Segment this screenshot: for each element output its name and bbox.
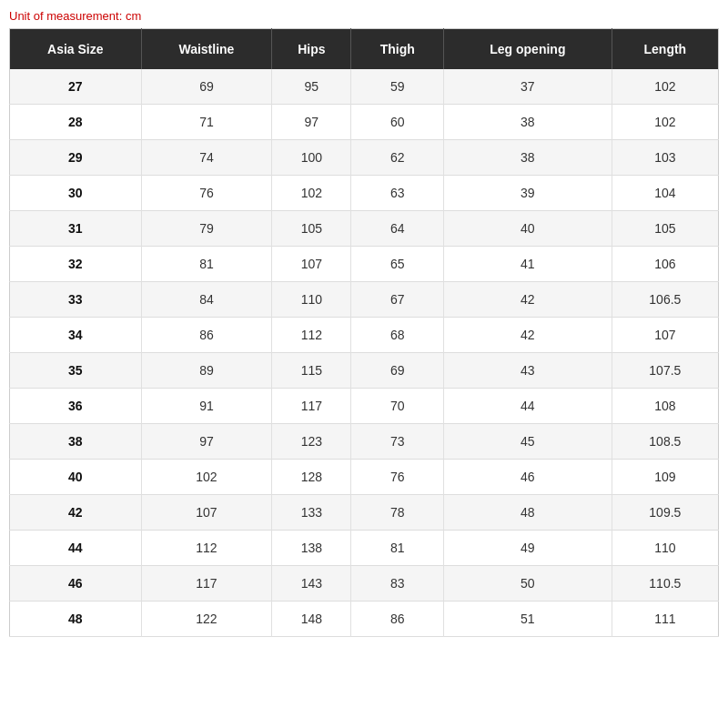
cell-value: 122 (141, 602, 272, 637)
cell-value: 63 (351, 176, 444, 211)
cell-value: 78 (351, 495, 444, 531)
cell-size: 36 (10, 389, 142, 424)
cell-value: 97 (272, 105, 351, 140)
cell-value: 115 (272, 353, 351, 389)
cell-value: 70 (351, 389, 444, 424)
table-row: 38971237345108.5 (10, 424, 719, 460)
cell-size: 46 (10, 566, 142, 602)
cell-value: 44 (444, 389, 612, 424)
cell-value: 81 (351, 531, 444, 566)
cell-size: 33 (10, 282, 142, 318)
cell-value: 117 (141, 566, 272, 602)
table-header-row: Asia Size Waistline Hips Thigh Leg openi… (10, 29, 719, 70)
cell-value: 107 (612, 318, 718, 353)
cell-value: 40 (444, 211, 612, 247)
cell-value: 107.5 (612, 353, 718, 389)
table-row: 401021287646109 (10, 460, 719, 495)
cell-value: 138 (272, 531, 351, 566)
cell-size: 35 (10, 353, 142, 389)
cell-value: 97 (141, 424, 272, 460)
table-row: 481221488651111 (10, 602, 719, 637)
cell-value: 74 (141, 140, 272, 176)
table-row: 2871976038102 (10, 105, 719, 140)
col-leg-opening: Leg opening (444, 29, 612, 70)
cell-value: 38 (444, 105, 612, 140)
cell-value: 60 (351, 105, 444, 140)
col-asia-size: Asia Size (10, 29, 142, 70)
cell-size: 30 (10, 176, 142, 211)
table-row: 35891156943107.5 (10, 353, 719, 389)
cell-value: 43 (444, 353, 612, 389)
cell-size: 27 (10, 69, 142, 105)
cell-value: 133 (272, 495, 351, 531)
cell-value: 111 (612, 602, 718, 637)
cell-value: 86 (141, 318, 272, 353)
cell-value: 100 (272, 140, 351, 176)
cell-size: 48 (10, 602, 142, 637)
cell-value: 95 (272, 69, 351, 105)
cell-value: 106 (612, 247, 718, 282)
cell-value: 103 (612, 140, 718, 176)
cell-size: 40 (10, 460, 142, 495)
table-row: 34861126842107 (10, 318, 719, 353)
cell-value: 110 (612, 531, 718, 566)
cell-size: 29 (10, 140, 142, 176)
cell-value: 83 (351, 566, 444, 602)
cell-value: 117 (272, 389, 351, 424)
cell-value: 64 (351, 211, 444, 247)
cell-value: 102 (612, 105, 718, 140)
cell-value: 69 (141, 69, 272, 105)
cell-value: 73 (351, 424, 444, 460)
cell-value: 107 (272, 247, 351, 282)
cell-value: 62 (351, 140, 444, 176)
cell-value: 109.5 (612, 495, 718, 531)
cell-size: 38 (10, 424, 142, 460)
col-waistline: Waistline (141, 29, 272, 70)
cell-value: 59 (351, 69, 444, 105)
cell-value: 50 (444, 566, 612, 602)
cell-value: 65 (351, 247, 444, 282)
table-row: 30761026339104 (10, 176, 719, 211)
cell-value: 79 (141, 211, 272, 247)
cell-size: 44 (10, 531, 142, 566)
cell-value: 109 (612, 460, 718, 495)
cell-value: 128 (272, 460, 351, 495)
table-row: 441121388149110 (10, 531, 719, 566)
cell-value: 76 (141, 176, 272, 211)
table-row: 32811076541106 (10, 247, 719, 282)
cell-value: 107 (141, 495, 272, 531)
cell-value: 39 (444, 176, 612, 211)
table-row: 31791056440105 (10, 211, 719, 247)
cell-value: 48 (444, 495, 612, 531)
cell-value: 143 (272, 566, 351, 602)
table-row: 36911177044108 (10, 389, 719, 424)
unit-label: Unit of measurement: cm (9, 9, 719, 23)
cell-value: 69 (351, 353, 444, 389)
cell-value: 81 (141, 247, 272, 282)
cell-value: 112 (272, 318, 351, 353)
cell-value: 38 (444, 140, 612, 176)
cell-value: 86 (351, 602, 444, 637)
cell-value: 37 (444, 69, 612, 105)
cell-size: 32 (10, 247, 142, 282)
size-table: Asia Size Waistline Hips Thigh Leg openi… (9, 28, 719, 637)
table-row: 29741006238103 (10, 140, 719, 176)
cell-value: 104 (612, 176, 718, 211)
col-length: Length (612, 29, 718, 70)
cell-value: 148 (272, 602, 351, 637)
cell-value: 68 (351, 318, 444, 353)
cell-size: 34 (10, 318, 142, 353)
cell-value: 102 (272, 176, 351, 211)
cell-value: 91 (141, 389, 272, 424)
size-table-wrapper: Asia Size Waistline Hips Thigh Leg openi… (9, 28, 719, 637)
table-row: 33841106742106.5 (10, 282, 719, 318)
cell-value: 42 (444, 282, 612, 318)
cell-size: 42 (10, 495, 142, 531)
cell-value: 41 (444, 247, 612, 282)
cell-size: 31 (10, 211, 142, 247)
col-hips: Hips (272, 29, 351, 70)
cell-value: 108 (612, 389, 718, 424)
cell-value: 105 (272, 211, 351, 247)
table-row: 461171438350110.5 (10, 566, 719, 602)
table-row: 421071337848109.5 (10, 495, 719, 531)
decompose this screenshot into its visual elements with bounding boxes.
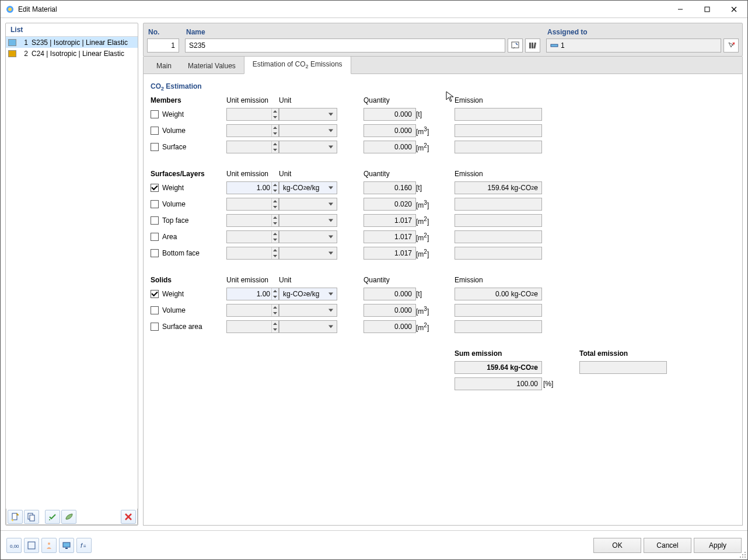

▸ **YOUR GOAL**: A verbatim copy of every record is to be produced, and pictures are to be excluded from it.

▸ **FINISHED TASK**:
Segment this screenshot: for each element output its name and bbox.
cell-value: 122 (141, 602, 272, 637)
cell-value: 63 (351, 176, 444, 211)
cell-value: 78 (351, 495, 444, 531)
cell-size: 36 (10, 389, 142, 424)
cell-value: 97 (272, 105, 351, 140)
cell-value: 115 (272, 353, 351, 389)
cell-value: 70 (351, 389, 444, 424)
table-row: 38971237345108.5 (10, 424, 719, 460)
cell-size: 46 (10, 566, 142, 602)
cell-value: 44 (444, 389, 612, 424)
cell-value: 81 (351, 531, 444, 566)
cell-size: 33 (10, 282, 142, 318)
cell-value: 117 (141, 566, 272, 602)
table-header-row: Asia Size Waistline Hips Thigh Leg openi… (10, 29, 719, 70)
cell-value: 107 (612, 318, 718, 353)
cell-value: 40 (444, 211, 612, 247)
cell-value: 107.5 (612, 353, 718, 389)
table-row: 401021287646109 (10, 460, 719, 495)
cell-value: 138 (272, 531, 351, 566)
cell-size: 35 (10, 353, 142, 389)
cell-value: 97 (141, 424, 272, 460)
table-row: 481221488651111 (10, 602, 719, 637)
cell-value: 74 (141, 140, 272, 176)
table-row: 2871976038102 (10, 105, 719, 140)
col-leg-opening: Leg opening (444, 29, 612, 70)
cell-value: 38 (444, 105, 612, 140)
cell-value: 60 (351, 105, 444, 140)
col-asia-size: Asia Size (10, 29, 142, 70)
cell-size: 30 (10, 176, 142, 211)
table-row: 35891156943107.5 (10, 353, 719, 389)
cell-value: 43 (444, 353, 612, 389)
cell-size: 27 (10, 69, 142, 105)
cell-value: 133 (272, 495, 351, 531)
cell-value: 111 (612, 602, 718, 637)
cell-value: 86 (141, 318, 272, 353)
cell-value: 100 (272, 140, 351, 176)
cell-size: 48 (10, 602, 142, 637)
cell-value: 95 (272, 69, 351, 105)
cell-value: 106 (612, 247, 718, 282)
cell-value: 103 (612, 140, 718, 176)
cell-size: 40 (10, 460, 142, 495)
table-row: 34861126842107 (10, 318, 719, 353)
cell-value: 110 (612, 531, 718, 566)
cell-size: 29 (10, 140, 142, 176)
cell-value: 83 (351, 566, 444, 602)
cell-value: 117 (272, 389, 351, 424)
cell-value: 64 (351, 211, 444, 247)
cell-value: 102 (612, 105, 718, 140)
cell-value: 69 (141, 69, 272, 105)
cell-value: 73 (351, 424, 444, 460)
cell-value: 107 (272, 247, 351, 282)
cell-value: 62 (351, 140, 444, 176)
cell-value: 109.5 (612, 495, 718, 531)
cell-size: 38 (10, 424, 142, 460)
col-waistline: Waistline (141, 29, 272, 70)
cell-value: 59 (351, 69, 444, 105)
cell-value: 50 (444, 566, 612, 602)
cell-value: 65 (351, 247, 444, 282)
table-row: 30761026339104 (10, 176, 719, 211)
cell-value: 79 (141, 211, 272, 247)
cell-size: 44 (10, 531, 142, 566)
cell-value: 109 (612, 460, 718, 495)
cell-value: 128 (272, 460, 351, 495)
table-row: 441121388149110 (10, 531, 719, 566)
cell-value: 76 (141, 176, 272, 211)
table-row: 32811076541106 (10, 247, 719, 282)
cell-value: 107 (141, 495, 272, 531)
cell-value: 39 (444, 176, 612, 211)
table-row: 31791056440105 (10, 211, 719, 247)
cell-value: 48 (444, 495, 612, 531)
cell-value: 143 (272, 566, 351, 602)
table-row: 36911177044108 (10, 389, 719, 424)
unit-label: Unit of measurement: cm (9, 9, 719, 23)
cell-value: 69 (351, 353, 444, 389)
cell-value: 81 (141, 247, 272, 282)
cell-value: 112 (272, 318, 351, 353)
cell-value: 38 (444, 140, 612, 176)
cell-value: 86 (351, 602, 444, 637)
cell-value: 37 (444, 69, 612, 105)
cell-size: 32 (10, 247, 142, 282)
size-table: Asia Size Waistline Hips Thigh Leg openi… (9, 28, 719, 637)
table-row: 29741006238103 (10, 140, 719, 176)
cell-value: 104 (612, 176, 718, 211)
col-length: Length (612, 29, 718, 70)
cell-value: 148 (272, 602, 351, 637)
cell-value: 68 (351, 318, 444, 353)
cell-size: 34 (10, 318, 142, 353)
cell-value: 102 (272, 176, 351, 211)
cell-value: 91 (141, 389, 272, 424)
size-table-wrapper: Asia Size Waistline Hips Thigh Leg openi… (9, 28, 719, 637)
table-row: 33841106742106.5 (10, 282, 719, 318)
cell-value: 42 (444, 282, 612, 318)
cell-size: 42 (10, 495, 142, 531)
cell-value: 41 (444, 247, 612, 282)
cell-size: 31 (10, 211, 142, 247)
col-hips: Hips (272, 29, 351, 70)
cell-value: 108 (612, 389, 718, 424)
cell-value: 105 (272, 211, 351, 247)
table-row: 461171438350110.5 (10, 566, 719, 602)
table-row: 421071337848109.5 (10, 495, 719, 531)
decompose this screenshot into its visual elements with bounding boxes.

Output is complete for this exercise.